Enjeux géopolitiques et contexte mondial

La démarche indienne traduit un tournant dans sa politique spatiale, passant d’un accent majoritairement civil à une priorité donnée à la sécurité nationale. Le test anti-satellite (ASAT) Mission Shakti de 2019, qui a détruit une cible à 300 km d’altitude, a déjà montré la capacité de l’Inde à faire face aux menaces spatiales.

Cependant, des affrontements comme celui de la vallée de Galwan en 2020 ont amplifié la crainte d’un conflit asymétrique s’étendant dans l’espace, où la neutralisation des satellites adverses pourrait perturber les opérations militaires.

Au niveau mondial, des initiatives similaires se développent.
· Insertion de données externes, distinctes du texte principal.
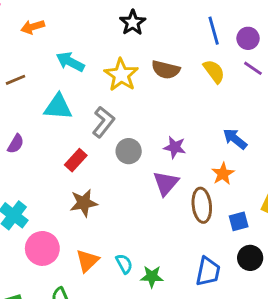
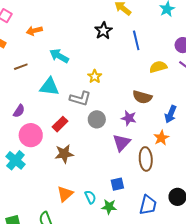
blue line: (214, 31) -> (136, 40), moved
brown semicircle: (166, 70) -> (142, 97), moved
yellow semicircle: (214, 71) -> (158, 67), turned -72
yellow star: (121, 75) -> (95, 76), moved, size x0.6
gray L-shape: (103, 122) -> (80, 99), turned 65
blue arrow: (235, 139) -> (171, 114), turned -108
blue square: (239, 221) -> (117, 184), moved
pink circle: (42, 248) -> (31, 135), moved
La US Space Force travaille sur des outils de connaissance de la situation spatiale, incluant des satellites robotiques pour inspection et réparation, tandis que la Chine et la Russie ont testé des systèmes co-orbitaux capables d’interférer avec ou détruire des satellites ennemis.

Lors d’un séminaire en juin 2025, le maréchal de l’air indien Ashutosh Dixit a souligné la croissance rapide du programme satellitaire chinois comme un défi majeur, appelant à des contre-mesures robustes.

Défis et controverses

Si le programme des satellites garde du corps vise à renforcer la sécurité, certains critiques redoutent qu’il n’alimente une course aux armements spatiale, pouvant entrer en tension avec le Traité de l’espace de 1967, qui interdit les armes nucléaires dans l’espace mais laisse la porte ouverte aux systèmes conventionnels.

Les autorités indiennes insistent sur le fait que cette initiative est strictement défensive, destinée à protéger les actifs sans intention d’aggraver les tensions.